This week is Dental Health Week, and the theme for 2018 is “Watch your mouth: Not just your teeth, not just your gums, your whole mouth.”
Everyone’s dental health is important, yet for one reason or another sometimes we let it slide. For people with MS, there can be other unavoidable barriers to maintaining and receiving adequate oral health care, or accessing dental services.
Effects of MS & medications
MS progression and symptom-management medications can affect dental health, so people with MS may need to be even more vigilant in their oral hygiene regime.
Also, symptoms like “muscle weakness, spasticity, or lack of coordination” can make brushing difficult, as can swallowing or pain issues. (1) And this can sometimes be compounded even further by medication side effects, such as dry mouth. Another contributing factor can be depression (a common symptom of MS), which may lead to a decline in self-care, including oral health. (1)
The good news is there are changes you can make to your routine to improve your oral health. To learn more about MS and oral health, and for some tips and techniques, read this Everyday Health article.
Dental Care & Services
A University of Queensland School of Dentistry study led by researcher Dr Kelsey Pateman, found that for many people living with MS, “accessing dental care can be very complicated” and can lead to “poorer oral health outcomes.” (2)
Study participants found that alongside issues around their oral health, they also encounter problems receiving adequate dental care.
“These patients often experience difficulties such as lack of transport to-and-from dental appointments, space limitations in the dental surgery, and financial barriers to receiving care.” (2)

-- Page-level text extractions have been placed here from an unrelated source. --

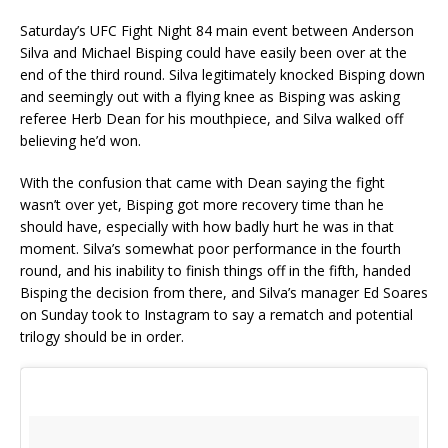
Saturday’s UFC Fight Night 84 main event between Anderson
Silva and Michael Bisping could have easily been over at the
end of the third round. Silva legitimately knocked Bisping down
and seemingly out with a flying knee as Bisping was asking
referee Herb Dean for his mouthpiece, and Silva walked off
believing he’d won.
With the confusion that came with Dean saying the fight
wasn’t over yet, Bisping got more recovery time than he
should have, especially with how badly hurt he was in that
moment. Silva’s somewhat poor performance in the fourth
round, and his inability to finish things off in the fifth, handed
Bisping the decision from there, and Silva’s manager Ed Soares
on Sunday took to Instagram to say a rematch and potential
trilogy should be in order.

The study called for the industry to, “look into oral health education that includes altered strategies for performing daily oral hygiene, and advice regarding suitable diets for patients with swallowing difficulties” and recommended that future research, “should focus on enhancing access through transport, infrastructure changes, reducing the cost of dental services, and providing at-home oral health care.” (2)
Read a summary of the University of Queensland study here, or for the full research paper visit: “How do Australians living with MS experience oral health and accessing dental care? A focus group study.” This study has formed the background evidence for an Australian-wide survey currently being conducted as part of the Australian Multiple Sclerosis Longitudinal Study (AMSLS), one of MS Research Australia’s collaborative research platforms.